Roma association publishes guidebook for Auschwitz visitors

Roma were the third biggest group deported to Auschwitz after Jews and Poles. Jacek Bednarczyk/PAP

The Roma Association in Poland has published the first guidebook for visitors to the former Nazi German Auschwitz death camp. Its goal is to present the history of Roma inmates murdered in the camp.

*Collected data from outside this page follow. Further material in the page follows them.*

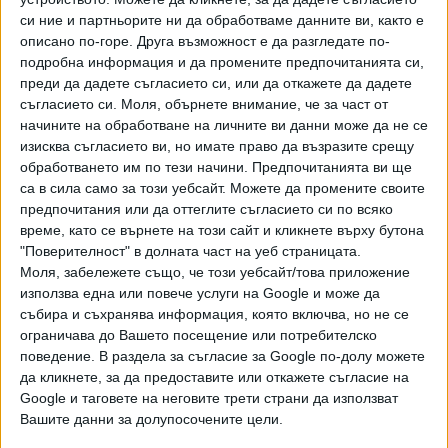
България е задължена да наблюдава природозащитното
си ние и партньорите ни да обработваме данните ви, както е
състояние на видовете и местообитанията, защитени от
описано по-горе. Друга възможност е да разгледате по-
двете природозащитни директиви на ЕС и да го
подробна информация и да промените предпочитанията си,
докладва на всеки шест години към Европейската
преди да дадете съгласието си, или да откажете да дадете
агенция по околна среда. България вече има извършени
съгласието си.
Моля, обърнете внимание, че за част от
две докладвания – едно през 2013 г., а другото през
начините на обработване на личните ви данни може да не се
2019 г. Резултатите от докладването са важни, тъй като
изисква съгласието ви, но имате право да възразите срещу
обработването им по тези начини. Предпочитанията ви ще
те служат за определяне на нужните мерки за постигане
са в сила само за този уебсайт. Можете да промените своите
на благоприятно природозащитно състояние за
предпочитания или да оттеглите съгласието си по всяко
видовете и местообитанията, които имат проблеми. На
време, като се върнете на този сайт и кликнете върху бутона
база на тези резултати се определя и как да се
"Поверителност" в долната част на уеб страницата.
разпредели съответното финансиране, така че да бъдат
Моля, забележете също, че този уебсайт/това приложение
защитени съответните видове и местата, които
използва една или повече услуги на Google и може да
обитават, обясняват от "Зелени закони".
събира и съхранява информация, която включва, но не се
ограничава до Вашето посещение или потребителско
За да се постигнат истинските цели на опазването на
поведение. В раздела за съгласие за Google по-долу можете
природата и целите на Директивата за местообитанията
да кликнете, за да предоставите или откажете съгласие на
Google и таговете на неговите трети страни да използват
е нужна обективна информация за състоянието на
Вашите данни за долупосочените цели.
видовете и местообитанията, на която да стъпят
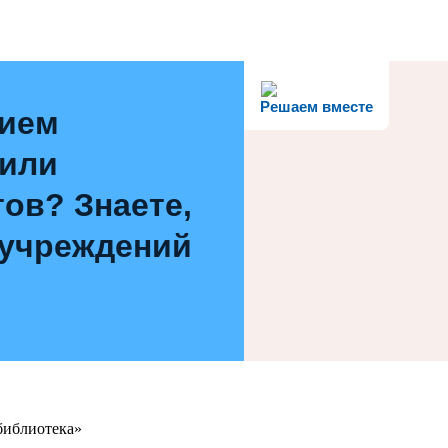
Решаем вместе
нием
 или
ов? Знаете,
 учреждений
библиотека»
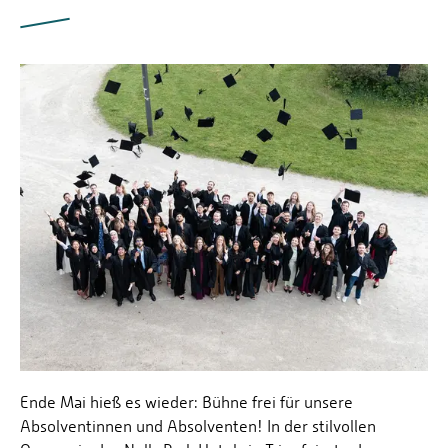
Ende Mai hieß es wieder: Bühne frei für unsere
Absolventinnen und Absolventen! In der stilvollen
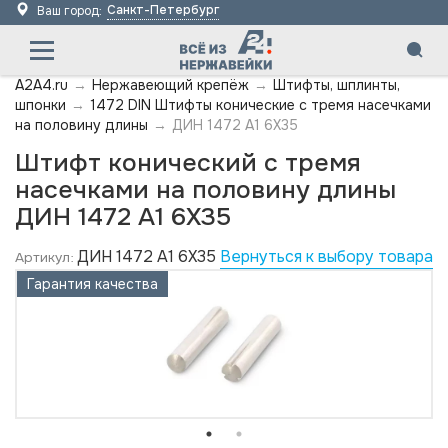
Санкт-Петербург
Ваш город:
A2A4.ru
→
Нержавеющий крепёж
→
Штифты, шплинты,
шпонки
→
1472 DIN Штифты конические с тремя насечками
на половину длины
→
ДИН 1472 А1 6X35
Штифт конический с тремя
насечками на половину длины
ДИН 1472 А1 6X35
ДИН 1472 А1 6X35
Вернуться к выбору товара
Артикул:
Гарантия качества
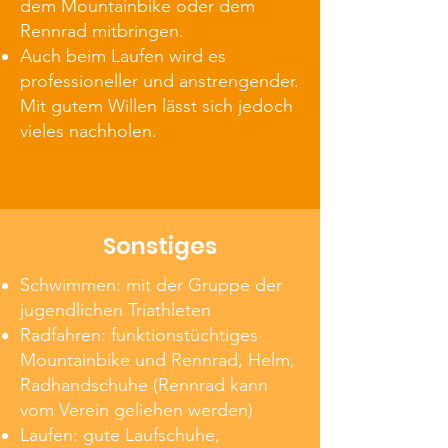
dem Mountainbike oder dem
Rennrad mitbringen.
Auch beim Laufen wird es
professioneller und anstrengender.
Mit gutem Willen lässt sich jedoch
vieles nachholen.
Sonstiges
Schwimmen: mit der Gruppe der
jugendlichen Triathleten
Radfahren: funktionstüchtiges
Mountainbike und Rennrad, Helm,
Radhandschuhe (Rennrad kann
vom Verein geliehen werden)
Laufen: gute Laufschuhe,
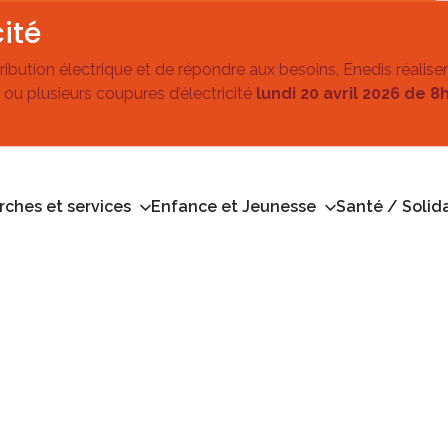
ité
stribution électrique et de répondre aux besoins, Enedis réalise
 ou plusieurs coupures d’électricité
lundi 20 avril 2026 de 8
ches et services
Enfance et Jeunesse
Santé / Solida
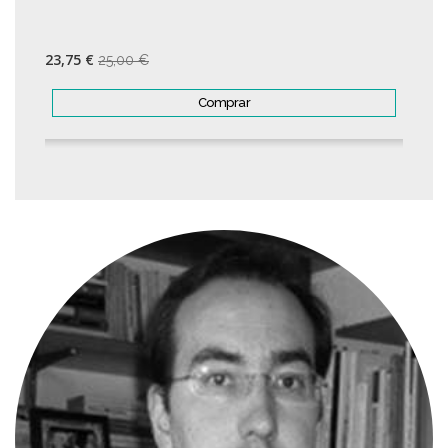
23,75 €
25,00 €
Comprar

'The Destruction of European Roma in KL Auschwitz. A guidebook for visitors' has been published in Polish, German and English. Apart from the genesis and history of the persecution of Roma people, the guidebook also includes photos of camp sites connected with their tragic fate.

Roma were the third biggest group deported to Auschwitz after Jews and Poles. Some 21,000 Roma and Sinti people were murdered by the Germans in the so-called 'Gypsy family camp' (Zigeunerlager) at Auschwitz-Birkenau during World War II. On the night of Aug. 2, 1944, the Germans killed around 4,200 Sinti and Roma in the gas chambers.

The Auschwitz extermination camp was opened in 1940, its second site, Birkenau, two years later. Auschwitz consisted of a main camp and 40 sub-units, where the Nazis killed over 1.1 million people, mainly Jews, Poles, Roma and Soviet POWs. The camp was liberated by the Soviets on January 27, 1945. In 1947, the camp site was declared a national memorial site.